Dr. Flowers, a pediatrician from the Washington DC-based activist group Popular Resistance, was with several members of the peace group CODEPINK at the hearing wearing “bloodied” doctors garb with “bloody” hands to draw attention to the culpability of the US military, and specifically the hearing witness General John Campbell who is responsible for US forces in Afghanistan, in the Kunduz massacre. As she left the hearing room she said: “Bombing hospitals is a war crime. Stop the bombing now.“ Several members of Doctors Without Borders were present in the audience at the hearing.
“There needs to be an independent investigation into the hospital bombing in Kunduz because targeting hospitals is against international law. I am appalled first that the US did this and second that instead of taking responsibility, the military is trying to avoid it.” Dr. Flowers said from the Capitol Hill jail. “People should be held accountable for violating the law.” Flowers is also a candidate for the US Senate seeking Sen. Barbara Mikulski’s seat.

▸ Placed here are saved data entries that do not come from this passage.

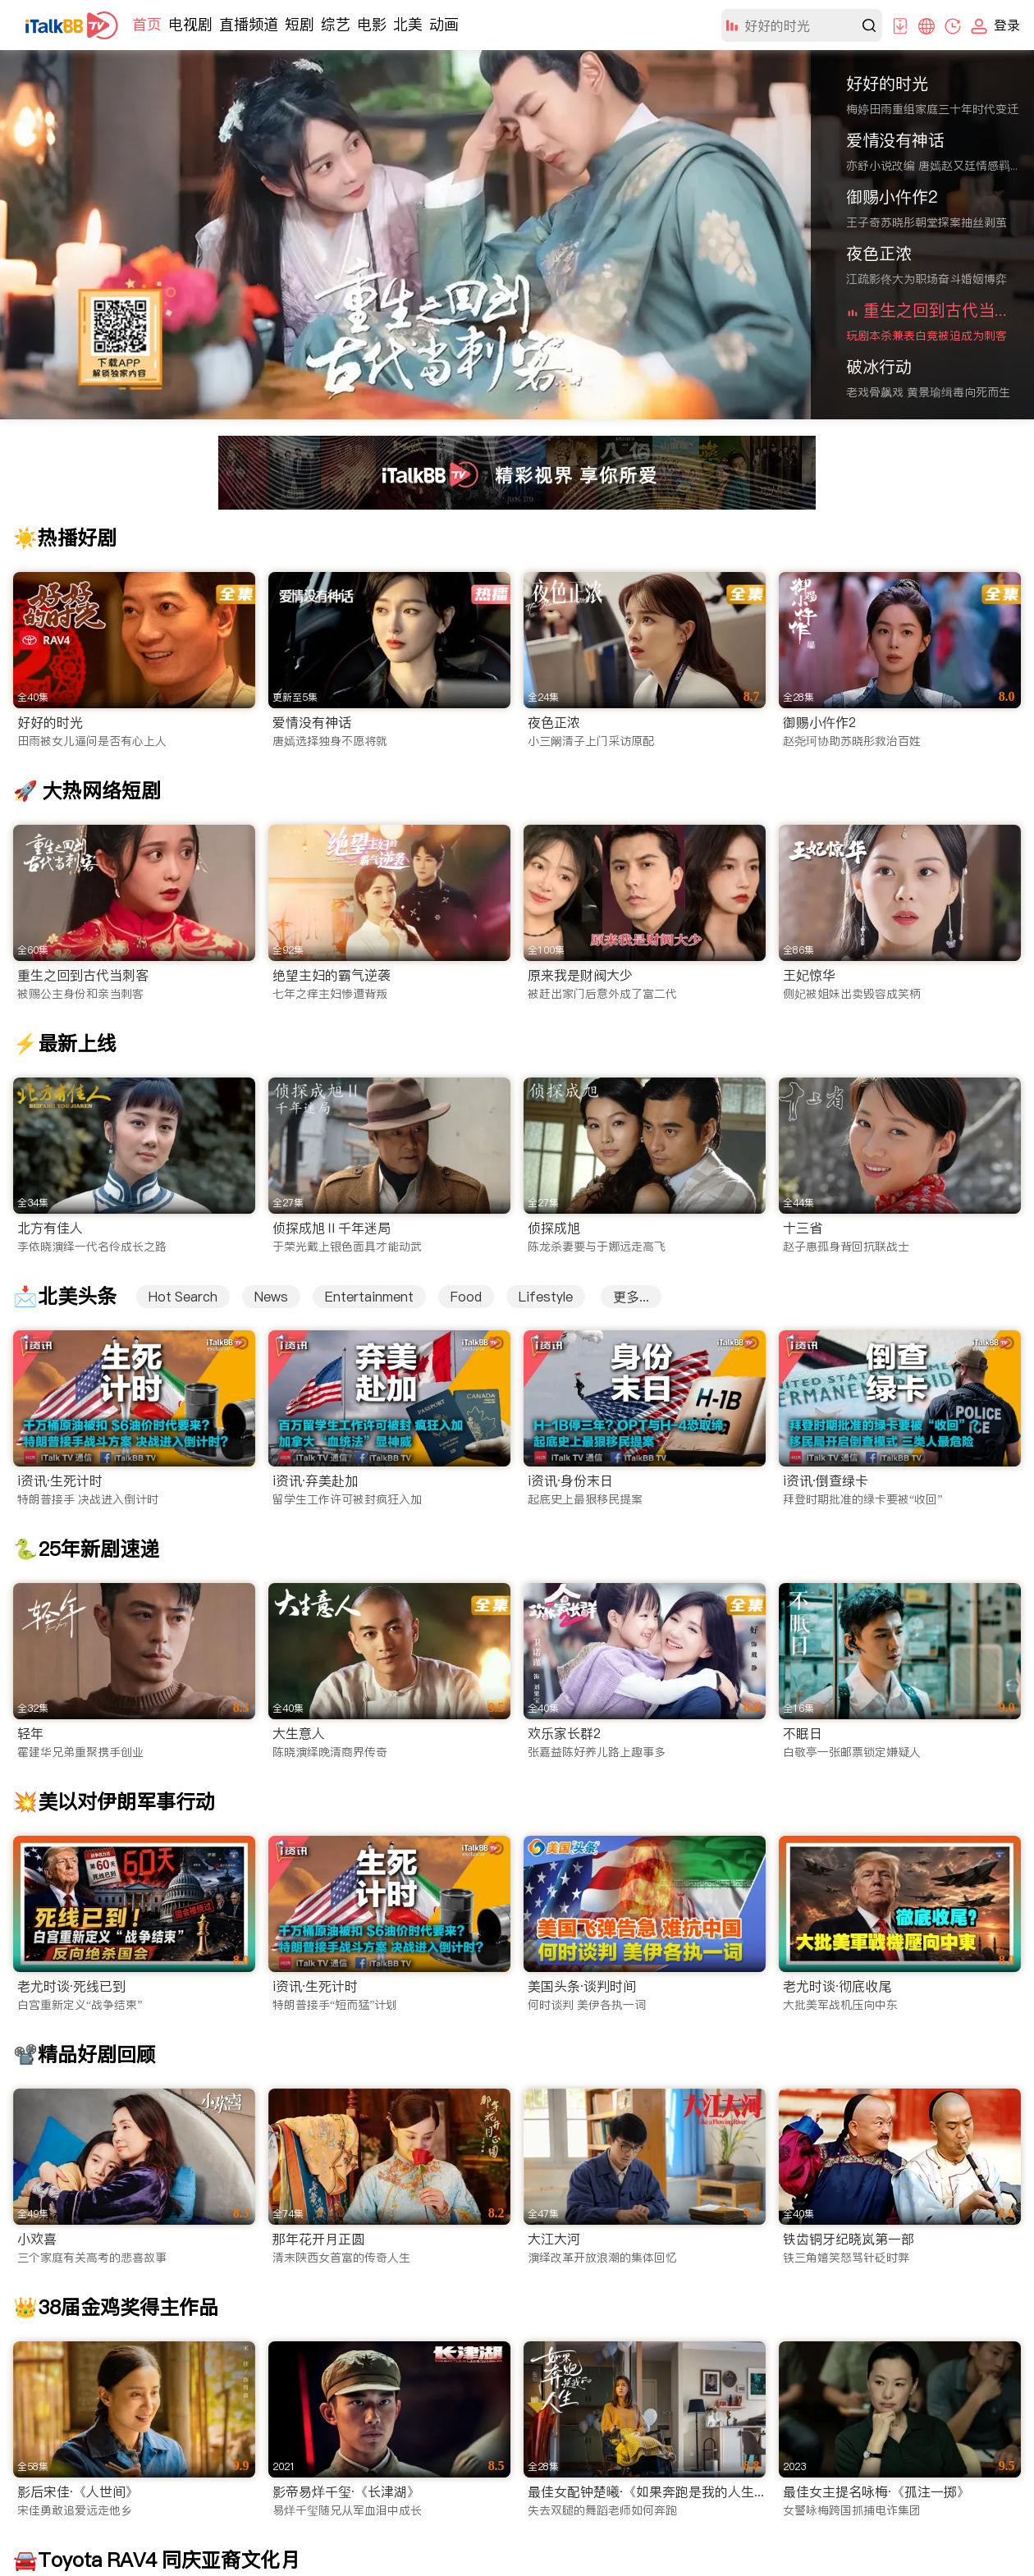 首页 (147, 24)
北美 (408, 24)
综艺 (335, 24)
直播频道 (248, 24)
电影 (372, 24)
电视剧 (190, 24)
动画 (444, 24)
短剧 (299, 24)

The protesters are also calling for a US commitment to rebuild the hospital, provide health care for the injured parties and compensate the families of the deceased. They delivered to General Campbell a petition to that effect signed by over 5,000 members of CODEPINK.
“Only an independent investigation will give us answers as to why a hospital was bombed and why the bombing continued for more than 30 minutes after Coalition and Afghan forces were informed that they were bombing a humanitarian hospital. The 22 civilians killed in this attack, including 12 staff of Doctors Without Borders deserve a transparent investigation,” said Ella Watson-Stryker, who was named Time magazine person of the year for fighting Ebola with Doctors Without Borders.
“I feel like one part of me, my government to which I pay taxes, has bombed the other part of me, my vocation as a humanitarian worker,” says Athena Viscusi, a social worker who has worked with Doctors Without Borders delivering mental health care. “Accusations that Doctors Without Borders was harboring Taliban fighters are offensive and impossible. I echo the call for an independent investigation.”